A Moscow court has sentenced jailed former oil oligarch Mikhail Khodorkovsky to another six years in prison with a release date in 2017 in a trial seen as a major barometer of Russia's authoritarian government.
Khodorkovsky's supporters say the accusations against him are absurd. They say he was arrested because he posed a political threat to then-President Vladimir Putin by funding opposition parties and using his huge influence to lobby against state control over the oil industry. Critics also believe Khodokovsky was charged as an excuse to keep him in jail through the next presidential election in 2012, in which many believe Mr. Putin wants to run.
Khodorkovsky was convicted of stealing billions of dollars' worth of oil and laundering the proceeds.
Sandy Saunders, a member of Khodorkovsky's U.S. legal team, said that he is not surprised by the verdict. "The Russian criminal justice system will be used by the powers to get what they want. And the constitution, Russian law, is going to be set aside for personal gain," he said.
In a televised question and answer session in early December, Mr. Putin claimed that a "thief belongs in jail" when asked about Khodorkovsky, despite the fact that the verdict of the case was not yet announced.
Gleb Pavlovsky, the president of the Foundation for Effective Policy says that this was a political mistake for Mr. Putin for which he was later reprimanded by President Dmitry Medvedev.
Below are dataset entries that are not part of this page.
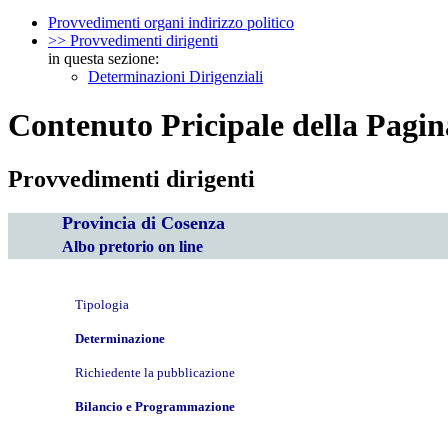
Provvedimenti organi indirizzo politico
>> Provvedimenti dirigenti
in questa sezione:
Determinazioni Dirigenziali
Contenuto Pricipale della Pagin
Provvedimenti dirigenti
Provincia di Cosenza
Albo pretorio on line
Tipologia
Determinazione
Richiedente la pubblicazione
Bilancio e Programmazione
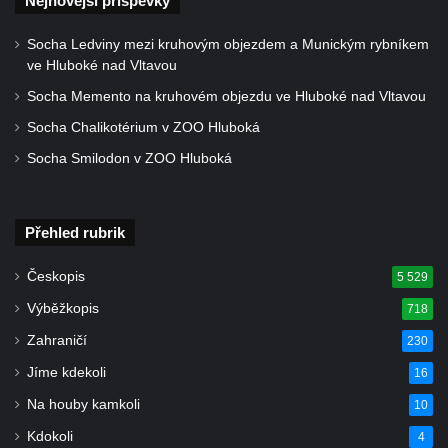
Nejnovější příspěvky
Künzlův kříž v předhradí hradu Seeberg
Centrální kříž hřbitova v Cítolibech
Socha Ledviny mezi kruhovým objezdem a Munickým rybníkem
Rotující kříž před farou v Cítolibech
ve Hluboké nad Vltavou
Boží muka Na Spravedlnosti na jižním
Socha Memento na kruhovém objezdu ve Hluboké nad Vltavou
okraji Loun
Socha Chalikotérium v ZOO Hluboká
Centrální kříž hřbitova v Chlumčanech
Socha Smilodon v ZOO Hluboká
Kříž u Kleinova statku v Konětopech
Centrální kříž bývalého hřbitova u kostela
Přehled rubrik
svatého Jakuba ve Hřivicích
Kříž na rozcestí v severní části Touchovic
Českopis
5 529
Kříž u kaple svatého Josefa v Jimlíně
Výběžkopis
718
Centrální kříž hřbitova v Opočně u Loun
Zahraničí
230
Kříž na vstupní bráně na hřbitov v Opočně u
Jíme kdekoli
16
Loun
Na houby kamkoli
10
Kříž na ohradní zdi fary čp. 1 v Opočně
Kdokoli
4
He says Prime Minister Putin thinks of Khodorkovsky as his own personal opponent and is so involved with this idea that he forgets that he is not an official in this case. And this of course is influential.
Abuse of legal system
But Lilia Shevtsova of the Moscow Carnegie Center says that this case also demonstrated who is in charge of the country. "This guilty verdict also proved that Mr. Medvedev is simply a puppet on the string. That he is Mr. Nobody. Or at least he is Mr. Putin's shadow. And all this cause, all this talk of liberalization and modernization of Russia is simply a joke," said Shevtsova.
The Khodorkovsky trial has been at the center of the Western media's attention this week. And European and American politicians have voiced their concern over the verdict including a statement by U.S. Secretary of State Hilary Clinton who called it an abusive use of the legal system.
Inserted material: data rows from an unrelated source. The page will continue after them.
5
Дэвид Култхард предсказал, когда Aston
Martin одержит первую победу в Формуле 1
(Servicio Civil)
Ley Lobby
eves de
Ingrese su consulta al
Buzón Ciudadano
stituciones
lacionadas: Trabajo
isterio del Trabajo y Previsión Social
But the Khodorkovsky trial has little resonance in Russia. A recent poll by the Moscow based Levada Center found that 65 percent of Russians have not been following the trial. Victor Linnik, Editor-in-Chief of Slovo Magazine says that there is also little support for Khodorkovsky in the country.
"Is this sentence deserved by Khodorkovsky or not? 99 percent of the Russian public would tell you it is deserved. He was one of the leading figures in the criminal privatization of the nineties," he said.
But Shevtsova says that the importance of the verdict and the sentence is to demonstrate Mr. Putin's political strength to the ruling and liberal elites.